A DNA structure found in the soil acts like the Borg from Star Trek, assimilating and integrating traits from other organisms
The Borg, the villains of the classic Star Trek series, were half-machine, half-biological organism aliens who had a single collective collective mind. When they found a new species, they assimilated it, acquiring its characteristics and integrating them into their collective.
Do the Borg live among us? According to a discovery by the researchers at the University of California, there is a similar mechanism that is already at work on Earth.
unique and enigmatic
The scientists who wrote the study happened to find DNA structures in the mud of damp spaces that appeared to collect genes from microorganisms in their environment, much like the Borg from ‘Star Trek’, which is why they named these strands of DNA borgs. extra long.
Fragments of DNA called borgs are linked to a long list of genetic structures known as extrachromosomal elements (ECEs), that is, pieces of DNA that are not part of a chromosome. Another example of these structures are the circular plasmids, present in bacteria. These ECEs act on their own and can self-replicate or insert themselves into a chromosome of the organism that carries them.
Most microbes have one or two chromosomes that encode their primary genetic blueprint, but they can harbor, and often share with each other, many different SCEs. Non-essential but useful genes, such as those for antibiotic resistance, are found in EEC, the study shows. Scientists also use these ECEs, specifically plasmids, for their DNA studies.
As the lead author of the research said, Jill Banfield “Borgs are a previously unknown, unique, enigmatic and absolutely fascinating type of EEC,” and he compares this to the CRISPR discovery.
What distinguishes the Borg from other ECEs is its large size, between 600,000 and a million base pairs of DNA. In fact, they are so large that they are up to a third the length of the main chromosome in their host microbes, Banfield clarified.
The researcher studies how microbes influence the carbon cycle, including the production and degradation of methane, a powerful greenhouse gas, and in October 2019, she and her team went looking for ECEs with genes involved in the carbon cycle. . There, they found the first borgs and identified 19 different types, also other similar locations in Colorado.
Borg seem to be associated with archaea, which are single-celled microorganisms that are not bacteria and form their own kingdom. The findings by these scientists are related to the variety metanoperedens, which digests and destroys methane. Borg genes appear to be involved in this process, explained Banfield.
Borg appear to be associated with single-celled microorganisms known as archaea, shown in this image. Source: Eye of Science / SPL
Keeping the borgs would be too expensive
The report highlights that, in addition to their remarkable size, borgs are distinguished by other structural characteristics. They are linear, not circular like plasmids and many other ECEs. In addition, they have repeating sequences of genes at each end of the strand and many other repeating sequences within and between genes.
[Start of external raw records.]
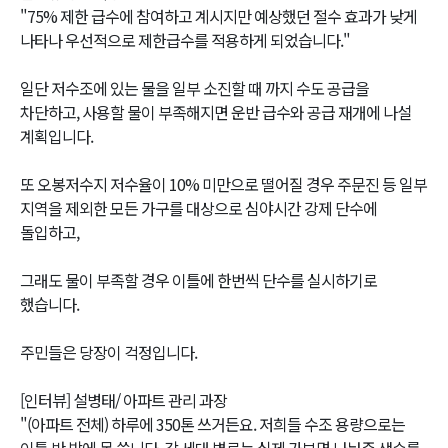
"75% 제한 급수에 참여하고 계시지만 예상했던 절수 효과가 낮게
나타나 우선적으로 제한급수를 적용하게 되었습니다."
일단 저수조에 있는 물을 일부 소진할 때 까지 수도 공급을
차단하고, 사용할 물이 부족해지면 운반 급수와 공급 재개에 나설
계획입니다.
또 오봉저수지 저수율이 10% 미만으로 떨어질 경우 주문진 등 일부
지역을 제외한 모든 가구를 대상으로 심야시간 강제 단수에
돌입하고,
그래도 물이 부족할 경우 이틀에 한번씩 단수를 실시하기로
했습니다.
주민들은 당장이 걱정입니다.
[인터뷰] 설병태/ 아파트 관리 과장
"(아파트 전체) 하루에 350톤 쓰거든요. 저희들 수조 용량으로는
이틀 반 밖에 못 씁니다. 각 세대 별로는 실제 가보면 나눠준 생수를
While the individual characteristics of the Borg have been seen before, their size, combination and the fact that they contain genes associated with metabolism are what sets them apart, the author explained. She believes they were once whole microbes and were assimilated by archaea in the same way that eukaryotic cells absorbed mitochondria, the energy-generating organelles in every cell in our body, and were once independent bacteria.
The researchers said that maintaining such a large ECE would be very expensive from an energy point of view, so the DNA structures must have some benefit to the organism that harbors them. To find out what it could be, they analyzed the sequences of hundreds of Borg genes and compared them to other known genes.
Help against climate change
By analyzing the borg genome, Banfield saw features that suggest the borgs had taken up genes from a variety of sources, including the archaeal main chromosome. metanoperedens. Precisely this gene assimilation potential led Banfield’s son to propose the name “borg” in 2020.
The team is investigating the role of the Borg and the role of their DNA repeats. Repeats are important for microbes. In the case of CRISPR, the bacteria copy fragments of the genetic code of the viruses that they incorporate in their own DNA to remember pathogens and to be able to defend against them in the future.
This CRISPR “gene copier” is what made biotechnology advance, as it is used as a very precise tool to edit genes, eliminating, for example, those that cause hereditary diseases. This suggests that Borg genomes may also yield useful tools in the future.
Banfield said one possible application the researchers see for these borgs could be an aid in the fight against climate change. Encouraging the growth of microbes that contain them could perhaps reduce methane emissions generated by ground-dwelling archaea, which total about one gigaton worldwide each year.